I have the following class in a FastAPI application:
import asyncio
import logging
from multiprocessing import Lock, Process
from .production_status import Job as ProductionStatusJob
class JobScheduler:
loop = None
logger = logging.getLogger("job_scheduler")
process_lock = Lock()
JOBS = [ProductionStatusJob]
@classmethod
def start(cls) -> None:
cls.logger.info("Starting Up (1/2)")
Process(target=cls._loop).start()
@classmethod
def _loop(cls) -> None:
cls.loop = asyncio.get_event_loop()
cls.loop.create_task(cls._run())
cls.logger.info("Startup Complete (2/2)")
cls.loop.run_forever()
cls.loop.close()
@classmethod
async def _run(cls) -> None:
while True:
...
@classmethod
async def stop(cls) -> None:
cls.logger.info("Shutting Down (1/2)")
with cls.process_lock:
cls.loop.stop() # <= This Line
cls.loop.close()
cls.logger.info("Shutdown Complete (2/2)")
cls.loop = None
On the startup
and shutdown
events of the FastAPI application, the JobScheduler.start()
and JobScheduler.stop()
methods will be called.
The start
method works smoothly, but in stop
I get an error:
File "/backend/app/main.py", line 146, in stop_job_scheduler
2023-08-16 11:46:27 await job_scheduler.stop()
2023-08-16 11:46:27 File "/backend/app/jobs/__init__.py", line 59, in stop
2023-08-16 11:46:27 cls.loop.stop()
2023-08-16 11:46:27 AttributeError: 'NoneType' object has no attribute 'stop'
But cls.loop
is set during the _loop
method (which is executed at the end of start
) - so why does cls.loop
still have its initial None
value when the stop
method is called?
Are there any better approaches to clean up the background processes when the FastAPI application calls shutdown
?
multiprocessing
in Python is funny. It's more powerful than multithreading but also comes with some caveats. The first of those is that you're actually running a different Python interpreter entirely. That means that global variables and the like are going to get a new copy for each process you run.

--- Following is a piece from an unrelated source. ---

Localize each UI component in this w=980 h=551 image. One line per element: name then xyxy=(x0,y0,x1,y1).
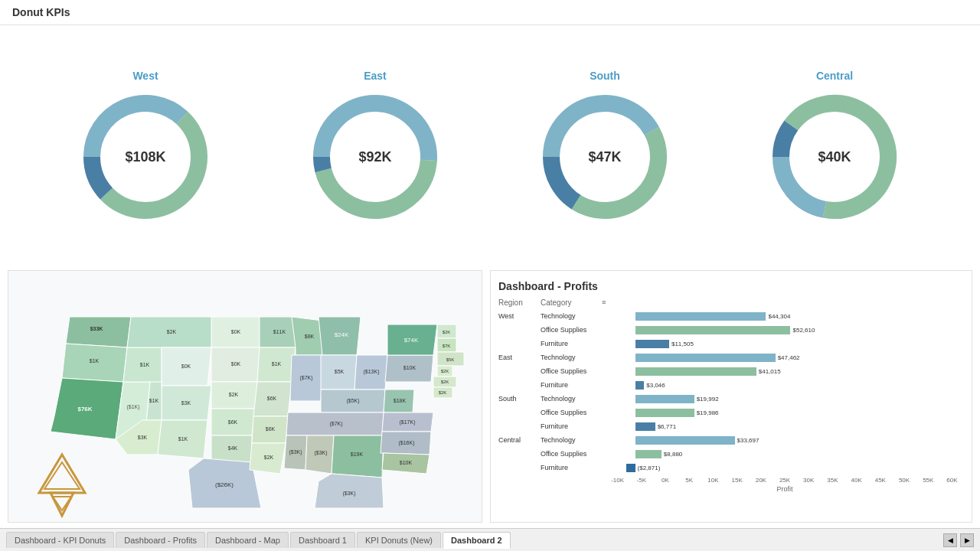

Depending on your operating system and choice of start method, your processes may be forked or spawned. A spawned process will start anew, as though a new Python program was just spun up. A forked process will get all of the current values of variables from the source process, but it'll still copy all of those variables. Future changes to either process will not affect the other, without explicit synchronization using one of the multiprocessing
helpers.
You can use a Manager
to synchronize data between processes explicitly. This acts sort of like a local server that both processes connect to. For more explicitly pub-sub data, you can also use a Queue
to pass information from one process to another.